The ACA doesn’t even tackle the cost of malpractice insurance for private practitioners or legal counsel for hospitals – one of its most disappointing failures, but one that is understandable, considering that the Federal Legislature can’t really regulate state civil courts). The left has, traditionally, completely ignored the increasing need for tort reform. Unfortunately, so has the right. Every once in a while, you’ll hear a Republican talk about the need for it, but they tend to be economists, rather than politicians with any clout. The GOP must act now to enact stiff limits on settlement amounts in medical malpractice cases in the states. We recognize that medical mistakes are always extremely damaging and life-altering (or ending) for their victims.
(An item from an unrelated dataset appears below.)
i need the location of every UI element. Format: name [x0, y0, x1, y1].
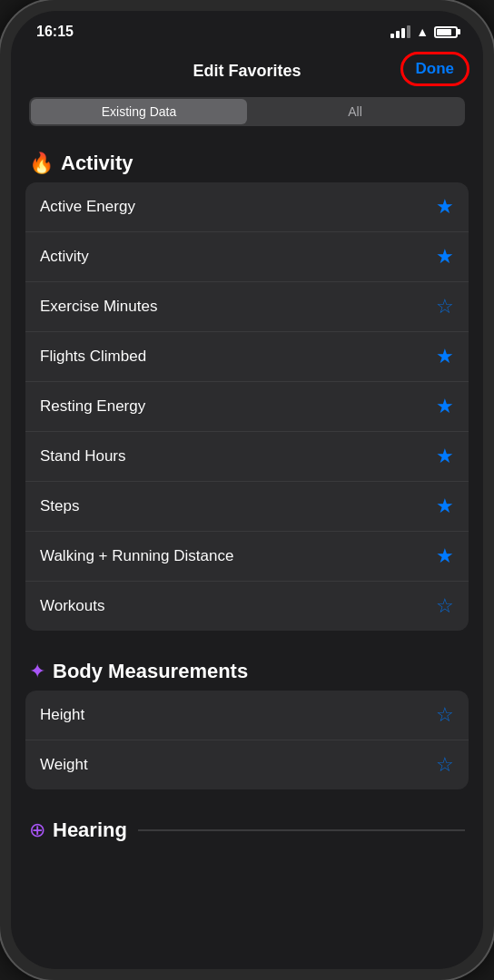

We also recognize that the legal system shouldn’t be a lotto-draw for someone looking to get even with a doctor or make a quick killing after a mistake. The GOP should also enact “loser pays” laws for all civil matters, including medical malpractice. Unfortunately, these are generally matters reserved for the states, and the GOP must spearhead the effort at the state level to address them.

C) Hospital Administration and Record-Keeping

The ACA likely made these costs much worse, I’m afraid, by changing medical billing codes to a ludicrous, byzantine array of unrecognizable codes and further regulating how this information is to be collected. The GOP should move to vastly simplify medical insurance/incident/billing codes, and take a more holistic approach to auditing hospital financial and medical records.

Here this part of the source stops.